全世界の女性が自分と結婚したがってると勘違いしています。ちなみにジェシカはその筆頭とみなされてます。

彼女の初心な言動も、サルヴァトーレを惑わし、結婚にこぎつけるための策略と勘違い。
感じ悪いことこの上ないのですが、突き抜けすぎて、逆に笑えるレベル。

しかも、世界をまたにかける大企業の会長わりにはせせこましい性格。

 

 

ヒロインに恋に落ちた瞬間から、ジェシカがキラキラひかってみえるでもなく、細かくケチをつけるサルヴァトーレ。

 

 

初々しい彼女がかわいいと思いながらも、ジェシカの下着が気に入らない。
実用的なブラジャーにがっかりですって(笑)
あと、パンティーストッキングも気にいらない。ストッキングとガーターベルトをはきたまえ。

 

ぷ。
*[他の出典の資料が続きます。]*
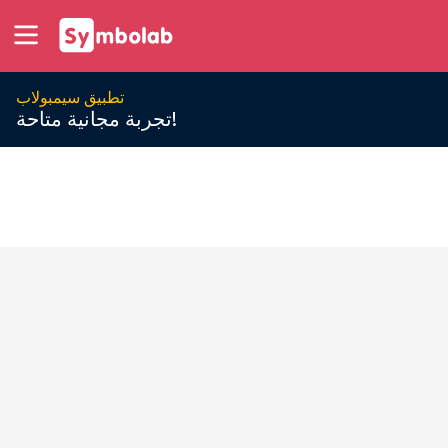
تطبيق سيمبولاب
تجربة مجانية متاحة!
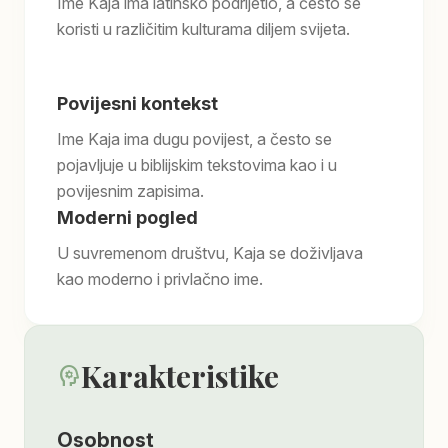
Ime Kaja ima latinsko podrijetlo, a često se
koristi u različitim kulturama diljem svijeta.
Povijesni kontekst
Ime Kaja ima dugu povijest, a često se
pojavljuje u biblijskim tekstovima kao i u
povijesnim zapisima.
Moderni pogled
U suvremenom društvu, Kaja se doživljava
kao moderno i privlačno ime.
Karakteristike
psychology
Osobnost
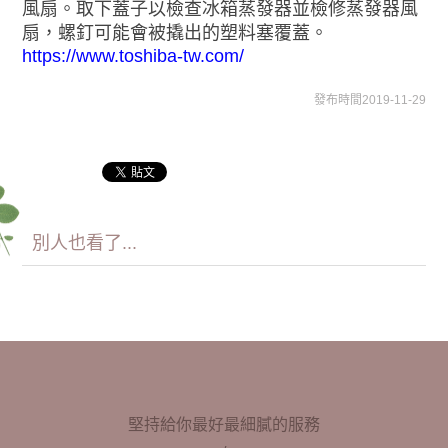
風扇。取下蓋子以檢查冰箱蒸發器並檢修蒸發器風
扇，螺釘可能會被撬出的塑料塞覆蓋。
https://www.toshiba-tw.com/
發布時間2019-11-29
別人也看了...
堅持給你最好最細膩的服務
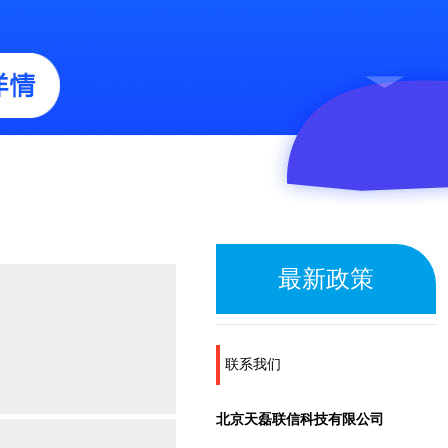
最新政策
联系我们
北京天磊联信科技有限公司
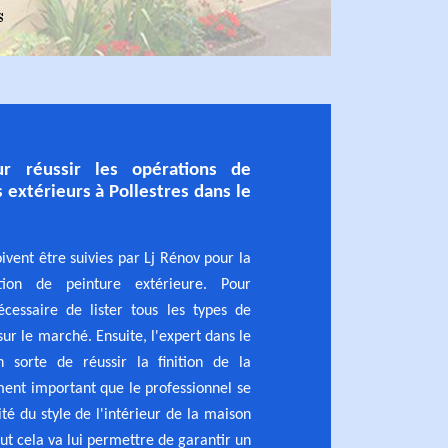
ur réussir les opérations de
 extérieurs à Pollestres dans le
ivent être suivies par Lj Rénov pour la
ation de peinture extérieure. Pour
cessaire de lister tous les types de
sur le marché. Ensuite, l'expert dans le
 sorte de réussir la finition de la
ement important que le professionnel se
té du style de l'intérieur de la maison
out cela va lui permettre de garantir un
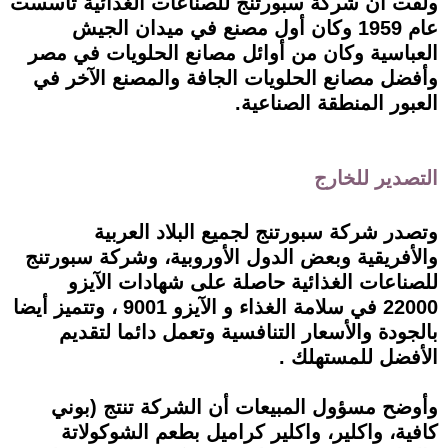
ولفت أن شركة سبورتنج للصناعات الغذائية تأسست
عام 1959 وكان أول مصنع في ميدان الجيش
العباسية وكان من أوائل مصانع الحلويات في مصر
وأفضل مصانع الحلويات الجافة والمصنع الآخر في
العبور المنطقة الصناعية.
التصدير للخارج
وتصدر شركة سبورتنج لجميع البلاد العربية
والأفريقية وبعض الدول الأوروبية، وشركة سبورتنج
للصناعات الغذائية حاصلة على شهادات الآيزو
22000 في سلامة الغذاء و الآيزو 9001 ، وتتميز أيضا
بالجودة والأسعار التنافسية وتعمل دائما لتقديم
الأفضل للمستهلك .
وأوضح مسؤول المبيعات أن الشركة تنتج (بوني
كافية، واكلير، واكلير كراميل بطعم الشوكولاتة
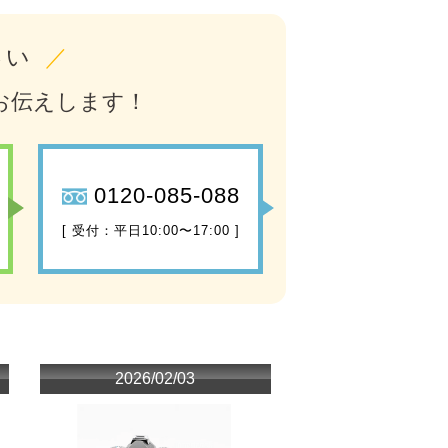
さい
／
お伝えします！
0120-085-088
[ 受付：平日10:00〜17:00 ]
2026/02/03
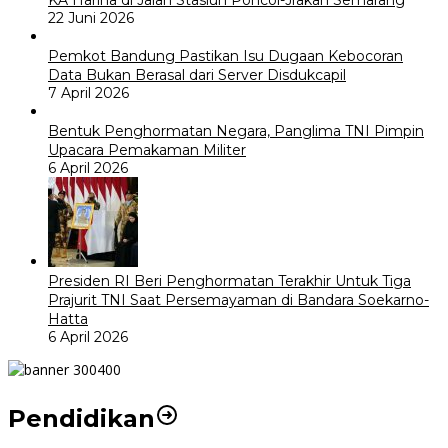
22 Juni 2026
Pemkot Bandung Pastikan Isu Dugaan Kebocoran
Data Bukan Berasal dari Server Disdukcapil
7 April 2026
Bentuk Penghormatan Negara, Panglima TNI Pimpin
Upacara Pemakaman Militer
6 April 2026
Presiden RI Beri Penghormatan Terakhir Untuk Tiga
Prajurit TNI Saat Persemayaman di Bandara Soekarno-
Hatta
6 April 2026
Pendidikan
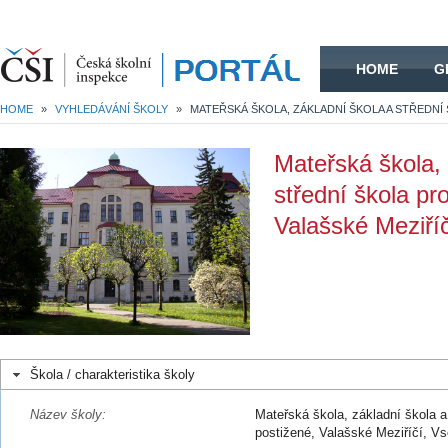
HOME
HOME
G
HOME
»
VYHLEDÁVÁNÍ ŠKOLY
»
Mateřská škola, 
střední škola pr
Valašské Meziří
Škola / charakteristika školy
Název školy:
Mateřská škola, základní škola a
postižené, Valašské Meziříčí, V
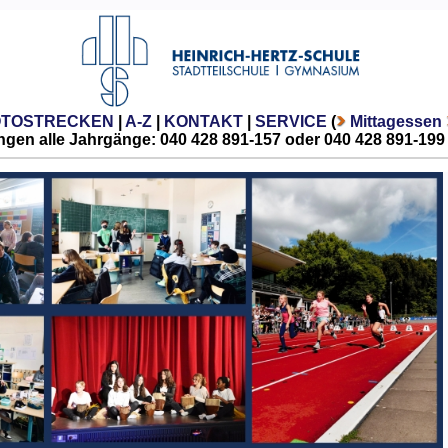
OTOSTRECKEN
|
A-Z
|
KONTAKT
|
SERVICE
(
Mittagessen
gen alle Jahrgänge: 040 428 891-157 oder 040 428 891-199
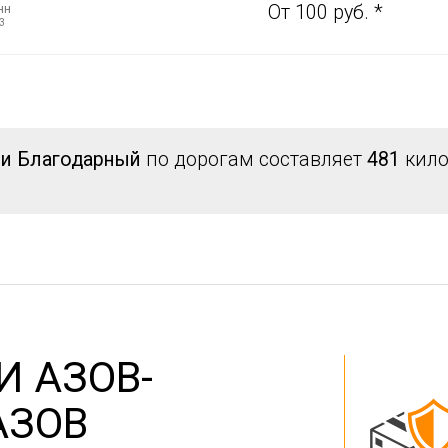
нн
От 100 руб. *
3
 и Благодарный
по дорогам составляет
481
кило
И АЗОВ-
АЗОВ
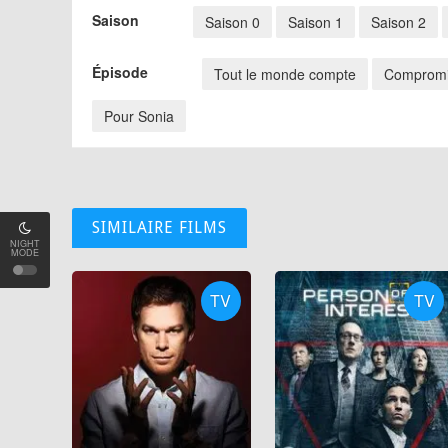
Saison
Saison 0
Saison 1
Saison 2
Épisode
Tout le monde compte
Comprom
Pour Sonia
SIMILAIRE FILMS
NIGHT
MODE
TV
TV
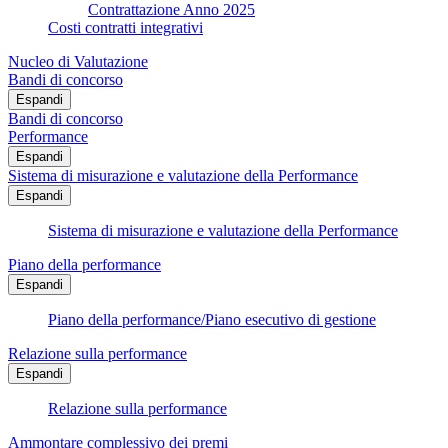
Contrattazione Anno 2025
Costi contratti integrativi
Nucleo di Valutazione
Bandi di concorso
Espandi
Bandi di concorso
Performance
Espandi
Sistema di misurazione e valutazione della Performance
Espandi
Sistema di misurazione e valutazione della Performance
Piano della performance
Espandi
Piano della performance/Piano esecutivo di gestione
Relazione sulla performance
Espandi
Relazione sulla performance
Ammontare complessivo dei premi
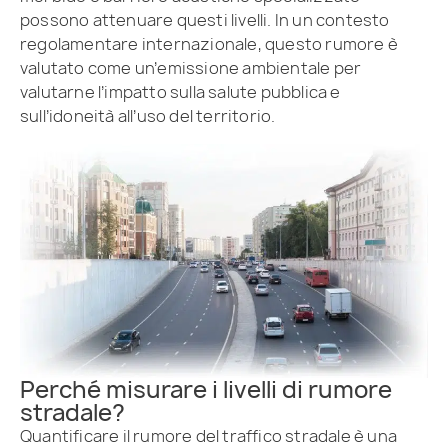
possono attenuare questi livelli. In un contesto
regolamentare internazionale, questo rumore è
valutato come un’emissione ambientale per
valutarne l’impatto sulla salute pubblica e
sull’idoneità all’uso del territorio.
Perché misurare i livelli di rumore
stradale?
Quantificare il rumore del traffico stradale è una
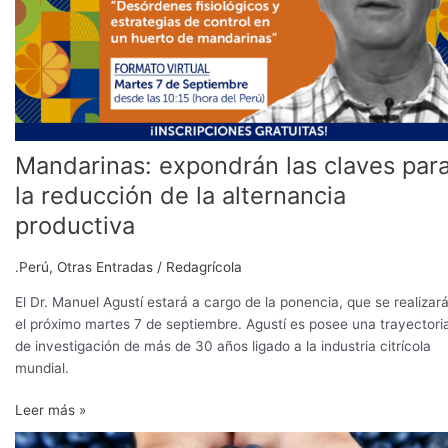
alternancia
productiva
Mandarinas: expondrán las claves par
la reducción de la alternancia
productiva
.Perú
,
Otras Entradas
/
Redagrícola
El Dr. Manuel Agustí estará a cargo de la ponencia, que se realizar
el próximo martes 7 de septiembre. Agustí es posee una trayectori
de investigación de más de 30 años ligado a la industria citrícola
mundial.
Leer más »
Conozca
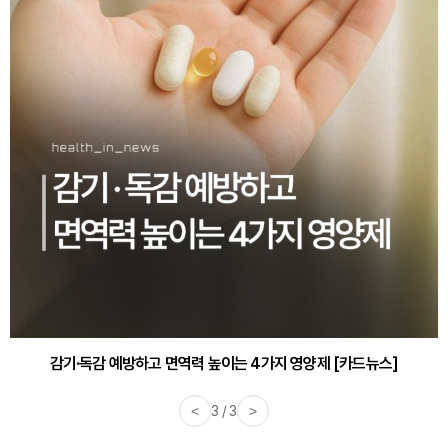
감기·독감 예방하고 면역력 높이는 4가지 영양제 [카드뉴스]
<
3 / 3
>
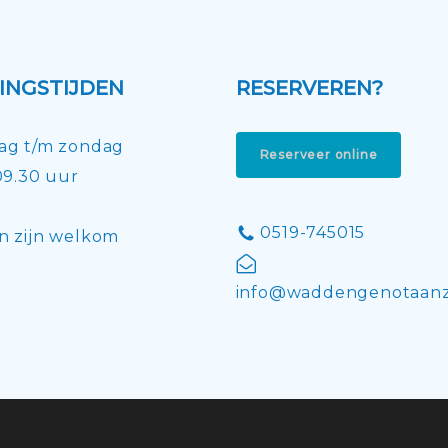
INGSTIJDEN
RESERVEREN?
ag t/m zondag
Reserveer online
09.30 uur
0519-745015
 zijn welkom
info@waddengenotaanz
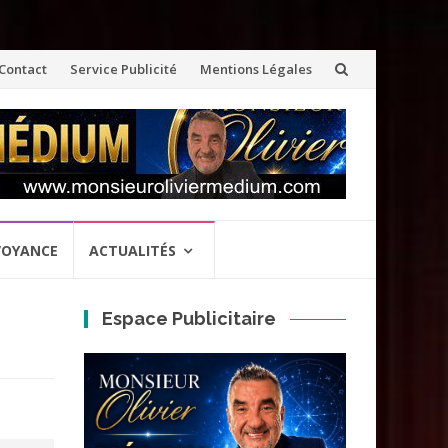
ler
Contact
Service Publicité
Mentions Légales
u
ontenu
VOYANCE
ACTUALITÉS
Espace Publicitaire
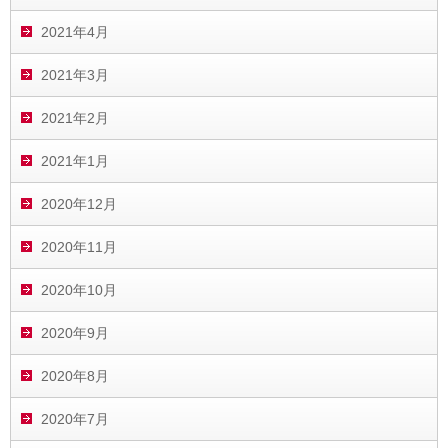
2021年4月
2021年3月
2021年2月
2021年1月
2020年12月
2020年11月
2020年10月
2020年9月
2020年8月
2020年7月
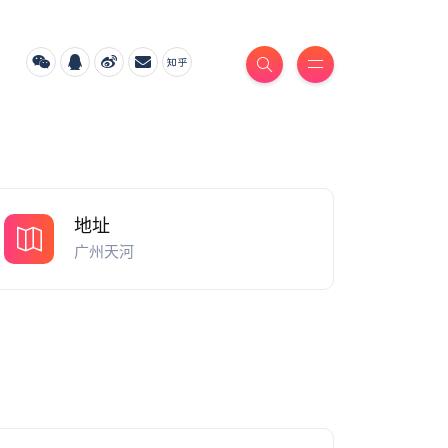
地址
广州天河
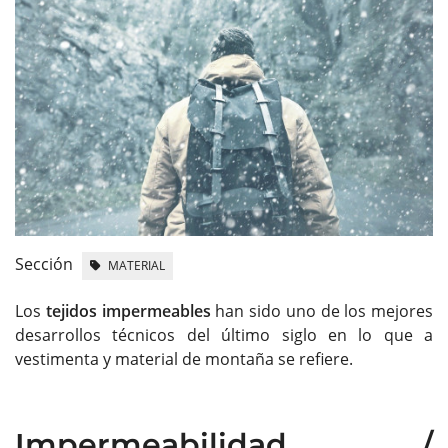
Sección
MATERIAL
Los
tejidos impermeables
han sido uno de los mejores
desarrollos técnicos del último siglo en lo que a
vestimenta y material de montaña se refiere.
Impermeabilidad /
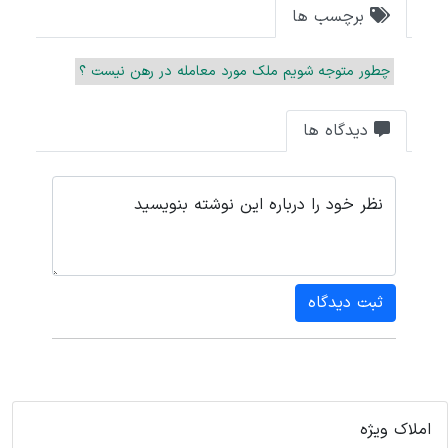
برچسب ها
چطور متوجه شویم ملک مورد معامله در رهن نیست ؟
دیدگاه ها
نظر خود را درباره این نوشته بنویسید
ثبت دیدگاه
املاک ویژه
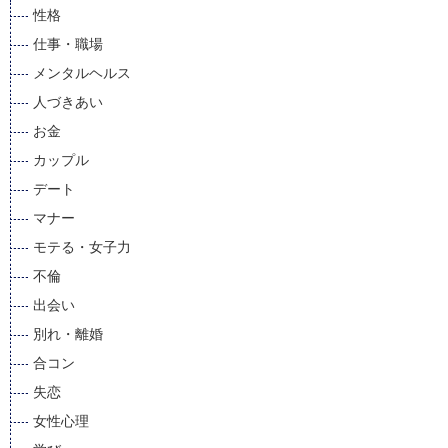
性格
仕事・職場
メンタルヘルス
人づきあい
お金
カップル
デート
マナー
モテる・女子力
不倫
出会い
別れ・離婚
合コン
失恋
女性心理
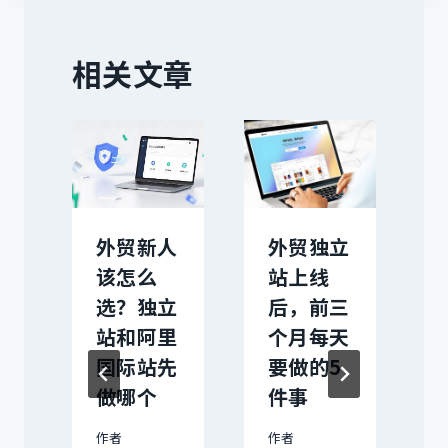
相关文章
立
外贸新人
外贸独立
怎
该怎么
站上线
选？独立
后，前三
站和阿里
个月每天
定
国际站先
要做的5
次
做哪个
件事
作者
作者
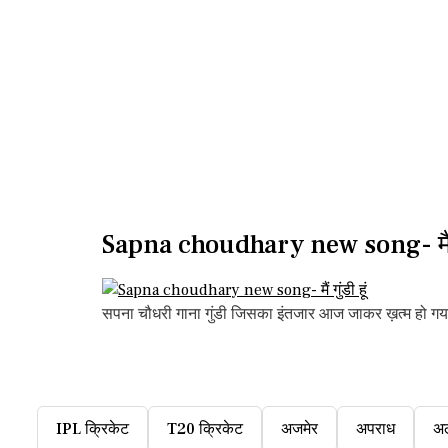
Sapna choudhary new song- मैं गु
सपना चौधरी गाना गुंडी जिसका इंतजार आज जाकर ख़त्म हो गया. 
IPL क्रिकेट
T20 क्रिकेट
अजमेर
अपराध
अ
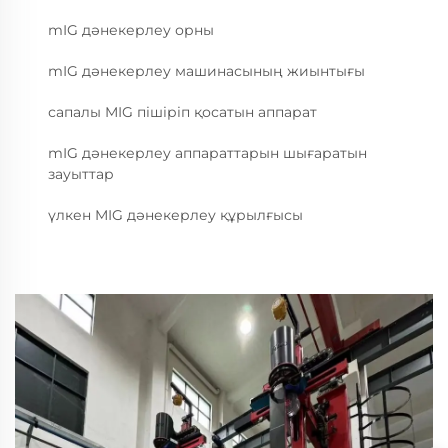
mIG дәнекерлеу орны
mIG дәнекерлеу машинасының жиынтығы
сапалы MIG пішіріп қосатын аппарат
mIG дәнекерлеу аппараттарын шығаратын
зауыттар
үлкен MIG дәнекерлеу құрылғысы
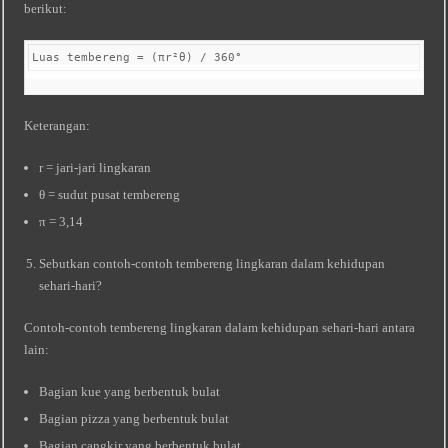
berikut:
Luas tembereng = (πr²θ) / 360° 
Keterangan:
r = jari-jari lingkaran
θ = sudut pusat tembereng
π = 3,14
Sebutkan contoh-contoh tembereng lingkaran dalam kehidupan
sehari-hari?
Contoh-contoh tembereng lingkaran dalam kehidupan sehari-hari antara
lain:
Bagian kue yang berbentuk bulat
Bagian pizza yang berbentuk bulat
Bagian cangkir yang berbentuk bulat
どうでもいいような命令です。

 

 

もっと大きくグローバルに物事とらえてほしい。
しかも、一般的に物事を考えられない。

 

 

初めてのデートの後、ジェシカは彼と愛を交わすのですが、泊まっていけと引き留めるサルヴァトーレの誘いを断ります。

 

 

だって、着替えがないもの。
明日会社に同じ服をきていけない。

 

 

そこで、サルヴァトーレはすねちゃいます。
なんて、デートの後、愛を交わすのは予想できる事態なのに、どうして着替えや歯ブラシの準備をしてこなかったんだ。

 

 

ジェシカは、考えて優しく返事をします。

「それは、そんなことをしたら、あまりにも・・・見え透いているからよ。
もし私が一泊用の旅行鞄をもってディナーの席に現れたらどう思う?」

サルヴァトーレが改心をして、彼女に結婚を申し込むくだりをもうちょっと楽しみたかったのですが、ページの都合上やむなしです。

 

もっとジェシカに、あやまっていただきたい。
傲慢すぎるヒーローがお好きな方なら、是非ともお手にとっていただきたい一作です。